- Opening Delimiter -

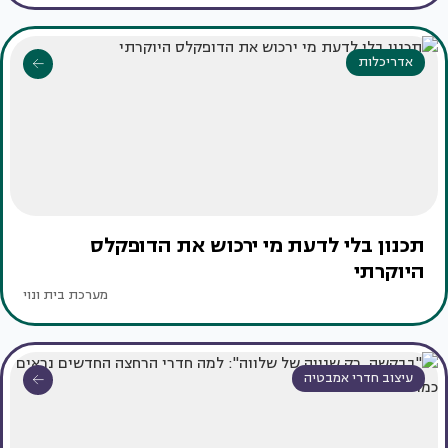
אדריכלות
תכנון בלי לדעת מי ירכוש את הדופקלס
היוקרתי
מערכת בית ונוי
עיצוב חדרי אמבטיה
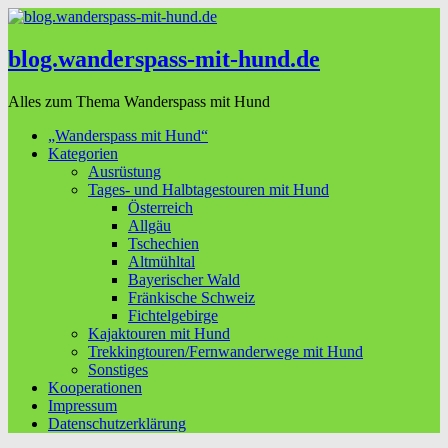
blog.wanderspass-mit-hund.de
Alles zum Thema Wanderspass mit Hund
„Wanderspass mit Hund“
Kategorien
Ausrüstung
Tages- und Halbtagestouren mit Hund
Österreich
Allgäu
Tschechien
Altmühltal
Bayerischer Wald
Fränkische Schweiz
Fichtelgebirge
Kajaktouren mit Hund
Trekkingtouren/Fernwanderwege mit Hund
Sonstiges
Kooperationen
Impressum
Datenschutzerklärung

- Closing Delimiter -

▶ _The task_: The entries above need an exact copy without their pictures.

▶ _Solution for this problem_:
אדריכלות
תכנון בלי לדעת מי ירכוש את הדופקלס
היוקרתי
מערכת בית ונוי
עיצוב חדרי אמבטיה
blog.wanderspass-mit-hund.de
Alles zum Thema Wanderspass mit Hund
„Wanderspass mit Hund“
Kategorien
Ausrüstung
Tages- und Halbtagestouren mit Hund
Österreich
Allgäu
Tschechien
Altmühltal
Bayerischer Wald
Fränkische Schweiz
Fichtelgebirge
Kajaktouren mit Hund
Trekkingtouren/Fernwanderwege mit Hund
Sonstiges
Kooperationen
Impressum
Datenschutzerklärung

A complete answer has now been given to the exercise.